Of course, the big news in the case of a new production is the new production.   I have to say that I really didn't like the production, though it has received almost unanimous praise from the critics.   My chief problem was the sensory overload; the sets have constantly changing video projections and animations that often detract from and dwarf the action on stage.  There is also a mime figure who is constantly moving around on stage.  I had no idea what purpose she served.  People are putting paper masks on their heads, and then taking them off when they have to sing.
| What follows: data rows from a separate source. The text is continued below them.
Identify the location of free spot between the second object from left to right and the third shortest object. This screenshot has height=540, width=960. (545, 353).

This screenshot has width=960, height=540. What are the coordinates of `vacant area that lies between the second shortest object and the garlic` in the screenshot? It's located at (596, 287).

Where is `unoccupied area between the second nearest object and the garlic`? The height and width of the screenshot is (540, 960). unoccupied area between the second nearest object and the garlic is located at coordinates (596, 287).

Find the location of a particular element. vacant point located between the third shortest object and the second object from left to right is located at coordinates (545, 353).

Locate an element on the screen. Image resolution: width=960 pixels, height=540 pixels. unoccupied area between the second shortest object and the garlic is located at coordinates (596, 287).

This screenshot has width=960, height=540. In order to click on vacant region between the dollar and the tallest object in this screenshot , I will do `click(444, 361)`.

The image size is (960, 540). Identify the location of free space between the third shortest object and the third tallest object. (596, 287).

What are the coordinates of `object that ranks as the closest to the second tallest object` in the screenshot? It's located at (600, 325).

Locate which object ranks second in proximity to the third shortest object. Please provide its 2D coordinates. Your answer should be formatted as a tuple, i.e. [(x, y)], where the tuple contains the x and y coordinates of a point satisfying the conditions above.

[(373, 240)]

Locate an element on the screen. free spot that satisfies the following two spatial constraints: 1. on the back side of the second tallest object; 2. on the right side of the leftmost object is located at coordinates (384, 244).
Very distracting!  Interestingly, Kentridge himself discussed this problem in an interview, admitting:

"All opera is about excess in its very nature, and, it's true of this production in particular, when you're in the opera house you've got an overload"

Well, that is one solution; if you have a musical score and libretto which is overloaded, then create a mise en scene that is overloaded too.  It's the kitchen sink approach (everything but). This image gives you an idea of what it looked like.  Imagine that projected images in the background are shifting all the time, and note the mime in the lower right hand corner who is also gyrating constantly while seated at a piano.  And you really want to be focusing on the characters and what they are singing.
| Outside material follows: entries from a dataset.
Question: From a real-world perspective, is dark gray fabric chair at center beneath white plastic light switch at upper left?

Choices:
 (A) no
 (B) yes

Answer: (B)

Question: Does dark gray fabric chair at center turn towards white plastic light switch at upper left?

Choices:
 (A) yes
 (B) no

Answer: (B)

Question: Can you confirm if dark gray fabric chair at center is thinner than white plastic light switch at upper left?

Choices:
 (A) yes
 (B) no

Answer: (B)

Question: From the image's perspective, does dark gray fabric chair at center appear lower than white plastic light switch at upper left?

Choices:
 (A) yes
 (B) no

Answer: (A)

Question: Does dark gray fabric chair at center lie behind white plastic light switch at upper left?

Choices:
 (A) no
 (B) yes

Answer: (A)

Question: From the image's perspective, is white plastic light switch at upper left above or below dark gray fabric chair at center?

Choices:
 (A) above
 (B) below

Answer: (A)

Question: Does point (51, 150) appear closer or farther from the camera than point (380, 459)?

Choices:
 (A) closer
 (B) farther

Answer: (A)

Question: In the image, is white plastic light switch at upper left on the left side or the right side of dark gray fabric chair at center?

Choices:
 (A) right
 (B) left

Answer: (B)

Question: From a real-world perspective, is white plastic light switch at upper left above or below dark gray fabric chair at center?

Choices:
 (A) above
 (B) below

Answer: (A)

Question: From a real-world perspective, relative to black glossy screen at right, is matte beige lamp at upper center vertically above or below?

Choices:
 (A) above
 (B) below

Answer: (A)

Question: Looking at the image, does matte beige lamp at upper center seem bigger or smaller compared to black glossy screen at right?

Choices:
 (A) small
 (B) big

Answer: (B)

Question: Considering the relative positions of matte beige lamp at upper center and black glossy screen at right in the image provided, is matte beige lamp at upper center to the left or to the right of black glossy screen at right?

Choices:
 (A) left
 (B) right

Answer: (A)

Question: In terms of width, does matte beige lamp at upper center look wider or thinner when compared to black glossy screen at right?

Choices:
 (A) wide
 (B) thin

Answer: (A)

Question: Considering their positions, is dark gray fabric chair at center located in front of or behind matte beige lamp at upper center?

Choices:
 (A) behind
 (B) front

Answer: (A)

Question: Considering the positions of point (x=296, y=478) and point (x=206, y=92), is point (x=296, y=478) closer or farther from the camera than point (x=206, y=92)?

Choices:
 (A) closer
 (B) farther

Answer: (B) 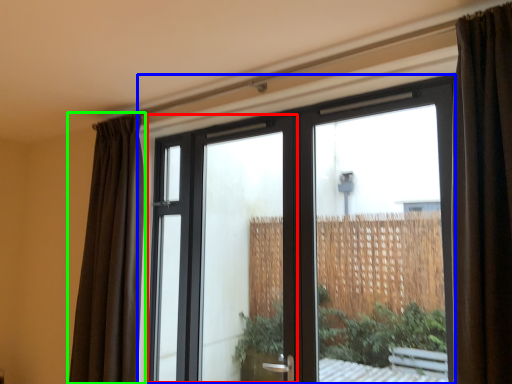 Question: Which object is the closest to the screen door (highlighted by a red box)? Choose among these: window (highlighted by a blue box) or curtain (highlighted by a green box).

Choices:
 (A) window
 (B) curtain

Answer: (B) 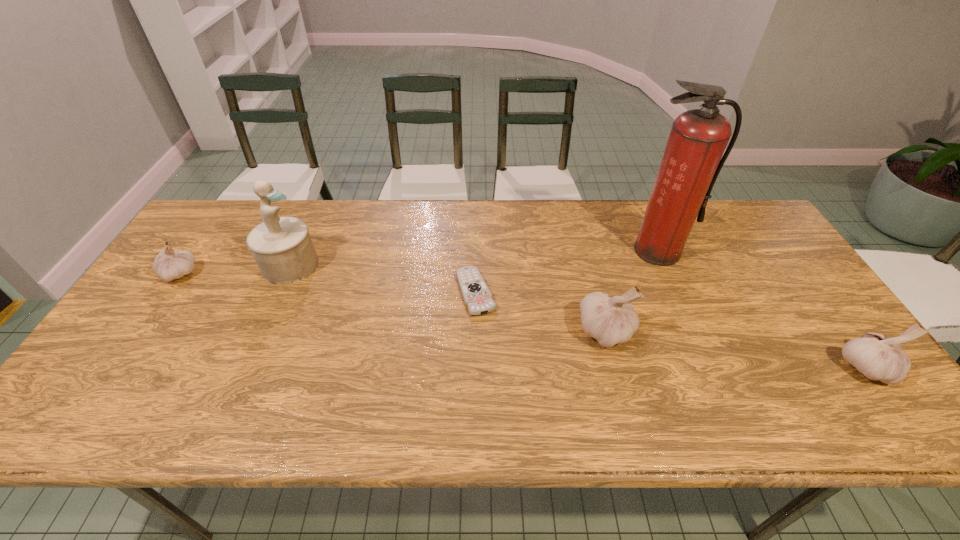 Identify the location of the leftmost garlic. This screenshot has height=540, width=960. (169, 264).

Where is `the leftmost object`? This screenshot has width=960, height=540. the leftmost object is located at coordinates (169, 264).

This screenshot has height=540, width=960. I want to click on the second garlic from right to left, so click(610, 321).

This screenshot has height=540, width=960. I want to click on the rightmost object, so click(x=877, y=357).

Locate an element on the screen. The image size is (960, 540). the fourth tallest object is located at coordinates (877, 357).

I want to click on remote control, so click(x=477, y=297).

Identify the location of the shortest object. (477, 297).

The width and height of the screenshot is (960, 540). I want to click on the fifth object from right to left, so click(x=282, y=247).

In order to click on figurine in this screenshot , I will do `click(282, 247)`.

The width and height of the screenshot is (960, 540). I want to click on the tallest object, so click(692, 160). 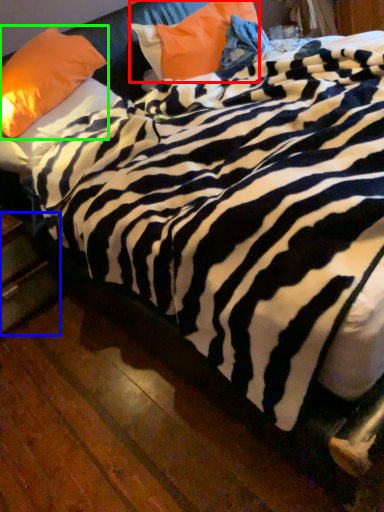 Question: Considering the real-world distances, which object is farthest from pillow (highlighted by a red box)? drawer (highlighted by a blue box) or pillow (highlighted by a green box)?

Choices:
 (A) drawer
 (B) pillow

Answer: (A) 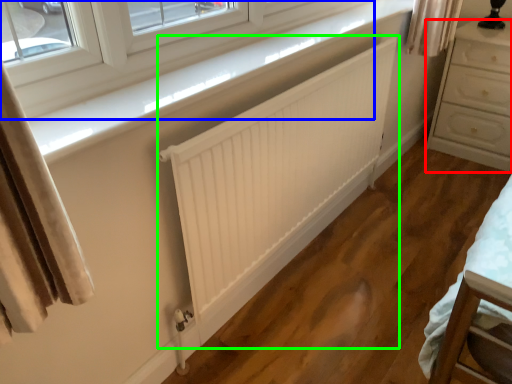 Question: Which object is the farthest from chest of drawers (highlighted by a red box)? Choose among these: window (highlighted by a blue box) or radiator (highlighted by a green box).

Choices:
 (A) window
 (B) radiator

Answer: (A)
Admittedly, the projections are stunning; but it was all too much for me.   I also had issues with the painting of Lulu, which is being created in the first scene, and is thereafter mentioned in the libretto when it shows up in later scenes; it is intended to show the image of the original Lulu in contrast to the constant degradation her character suffers during the course of the opera.   There was no visible painting, and when it is referenced in the libretto, a very small brown paper is used to represent it.   (I am beginning to sound like a crotchety old reviewer!).   One final complaint.  At the devastating end of the opera, when everyone is lying dead on stage and the music has incredible intensity, we suddenly get a large title projected on stage "Der Tanz is aus"  i.e. "The dance is over".   Well, duh!   Why does Kentridge need to inject his text into that extraordinary moment when the music is so intense and profound?
End of rant, but I could go on with many other examples of things that bothered me.  Fortunately, I was able to focus on the singers and the music (the acting was very good as well, and I give Kentridge credit for that) and the projections stayed away from my conscious perception.

More images:




One final note.  This opera was written 80 years ago, and is, I think, still more shocking than anything being written today.   Murder, greed, depravity, lust, etc.; it's all there.  The character of Lulu is in many ways unfathomable, an endlessly complex enigma that allows no solutions.   And in the end (spoiler!) everyone is murdered.   And Berg's music is fully expressive of all these qualities, from the decadent and sensual saxophone melodies to the grand Mahlerian orchestral climaxes, it's all there in the music. Wow!